Three modifications are required to use vertex arrays:
(i) Enable the use of a vertex array by adding the
following command in the GL initialisation:
glEnableClientState(GL_VERTEX_ARRAY);
(ii) Specify data for the vertex array by declaring a static array of
vertices at the start of the program
static GLfloat vertices[]=
{-0.5,-0.5,
0.5,-0.5,
0.0,0.5,
0.5,0.5};
(iii) Next, specify how the data is stored in the array using the command
glVertexPointer(2,GL_FLOAT,0,vertices);
in the display function.
The vertex pointer function is specified as follows:
glVertexPointer(GLint size,GLenum type,GLsizei stride,GLvoid
*pointer);
size - number of coordiantes for each vertex
type - specifies the data
type
stride - byte offset
between consecutive vertices
pointer - pointer to the
vertex array
(iv) To draw a triangle using the vertex array there are a number of methods
Try implementing each
method to verify that they produce the same result.
Method 1: Dereference a single
array element
To draw a single
triangle:
glBegin(GL_TRIANGLES);
glArrayElement(0);
glArrayElement(1);
glArrayElement(2);
glEnd();
Note: when the first array element is dereferenced the entire array is sent from the client to
the
server for rendering.
Method 2: Dereference a list of
array element
This method uses a second array of indicies to define one or more primitives:
At the start of the program define a
static array
static GLubyte triangle1[] = {0,1,2};
In the display function
glDrawElements(GL_TRIANGLES,3,GL_UNSIGNED_BYTE,triangle1);
Method 3: Dereference a
sequence of array elements
This
functions constucts the entire sequence of primitives
from all enabled arrays
glDrawArrays(GL_TRIANGLE_STRIP,0,4);
(v) Now create a second array to store the vertex colours and enable vertex
colouring following steps
(i)-(iii) above. Use
functions:
glEnableClientState(GL_COLOR_ARRAY);
glColorPointer(....);
You should now be able to draw the coloured triangles
with methods 1-3 above. Note using
the vertex arrays you do not require function calls to glVertex*() & glColor*()
for each vertex.
3.. 3D Shape Primitives
GLUT provides several routines for drawing common 3D shapes.
(i) Modify the draw.c program to draw a cube using the following function:
glutWireCube(0.5);
The cube is created at the origin with aligned with the
axis.
Rotate the cube so that you can see more than one side.
glRotatef(45,0.0,1.0,1.0);
(ii) Draw a solid shaded version of the cube using the command
glutSolidCube(0.5);
Note the edges are not visible as there is no scene lighting.

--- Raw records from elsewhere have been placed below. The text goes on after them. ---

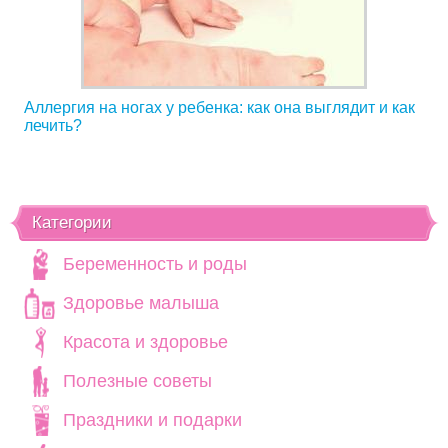
Аллергия на ногах у ребенка: как она выглядит и как
лечить?
Категории
Беременность и роды
Здоровье малыша
Красота и здоровье
Полезные советы
Праздники и подарки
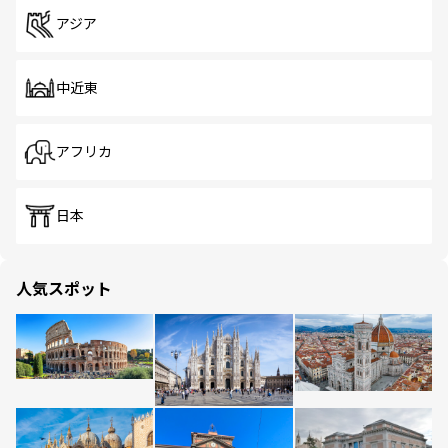
アジア
中近東
アフリカ
日本
人気スポット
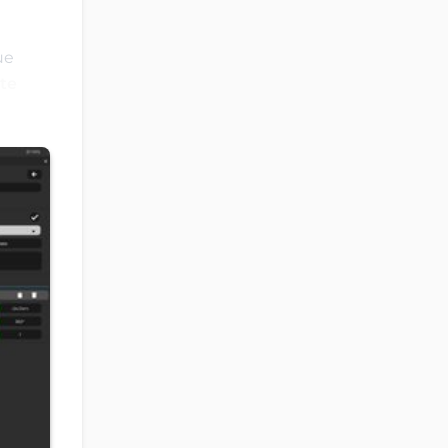
ue
te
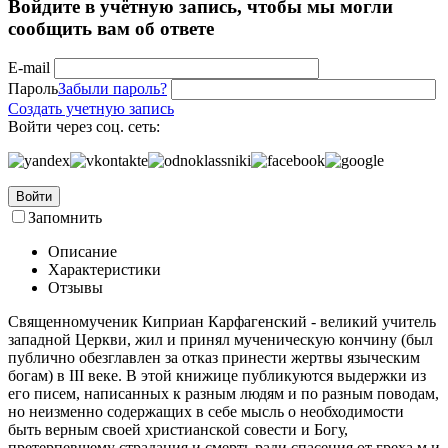
Войдите в учётную запись, чтобы мы могли
сообщить вам об ответе
E-mail
Пароль
Забыли пароль?
Создать учетную запись
Войти через соц. сеть:
Войти
Запомнить
Описание
Характеристики
Отзывы
Священномученик Киприан Карфагенский - великий учитель
западной Церкви, жил и принял мученическую кончину (был
публично обезглавлен за отказ принести жертвы языческим
богам) в III веке. В этой книжице публикуются выдержки из
его писем, написанных к разным людям и по разным поводам,
но неизменно содержащих в себе мысль о необходимости
быть верным своей христианской совести и Богу,
претерпевшему страдания и смерть ради спасения от греха м и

(iii) Other 3D shape primitives can be drawn using the GLUT functions:
glutWireSphere(0.5,10,10); - the parameters 10,10 are
horizontal/vertical slices.
glutWireTorus(0.5,0.75,10,10);
- the first 2 parameters specify inner and outer radius
glutWireIcosahedron();
glutWireOctahedron();
glutWireTetrahedron();
glutWireDodecahedron();
glutWireCone(0.5,0.75,10,10);
glutWireTeapot(0.5);
- the famous Utah teapot
Create a scene with multiple 3D shapes of different
colours.
Shapes can be rotated and translated from the origin
using the functions:
glRotatef(angle,
x,y,z); - rotate by angle about axis (x,y,z)

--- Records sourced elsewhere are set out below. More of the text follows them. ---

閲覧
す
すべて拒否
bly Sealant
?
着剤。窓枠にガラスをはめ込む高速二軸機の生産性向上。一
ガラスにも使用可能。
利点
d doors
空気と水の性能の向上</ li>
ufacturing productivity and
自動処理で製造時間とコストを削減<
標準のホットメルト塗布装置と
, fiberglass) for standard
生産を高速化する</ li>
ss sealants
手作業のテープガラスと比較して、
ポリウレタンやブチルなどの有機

glTranslatef(x,y,z); - translate by (x,y,z)
Remember to reset the model transformation state to
identity between each shape otherwise the
translation and rotation are cummulative.
Use:
glLoadIdentity();
4. Building a Sphere
This exercise illustrates the representation of 3D shapes using simple
primitives such as triangles.
A sphere can be approximated to arbitrarily well using smaller and smaller
triangles.
(i) Open the program 'draw_sphere.c'.
This program models a sphere of unit radius centered at the origin by triangulating the surface.
Starting with a tetrahedra
with 4 vertices on the unit sphere each triangular face of the
tetrahedra is subdivided into 4
triangles. The triangle is subdivided by computing the mid-point
of each edge.
Take a look at the function subdivide to ensure that you understand how it works.

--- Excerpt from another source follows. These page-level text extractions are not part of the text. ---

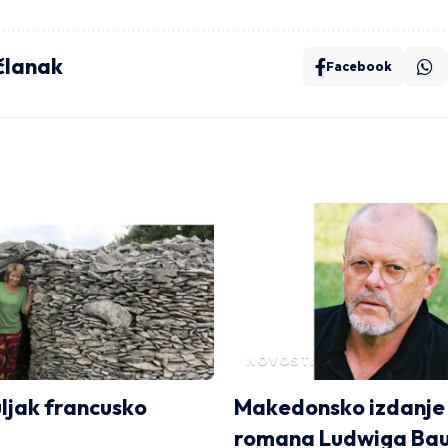
 članak
Facebook
NOVOSTI
uljak francusko
Makedonsko izdanje
romana Ludwiga Ba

Compile and run the program with 'nlevel=1':
make -f make_draw_sphere
./draw_sphere
Try changing the number of levels 'nlevel' to 0,2,4,6 to see the change in shape.
(ii) To create the tesellation of a sphere (centered on the origin) we can normalise the distance
of vertices from the origin be one unit. The
normalised vertices will then lie on the unit sphere.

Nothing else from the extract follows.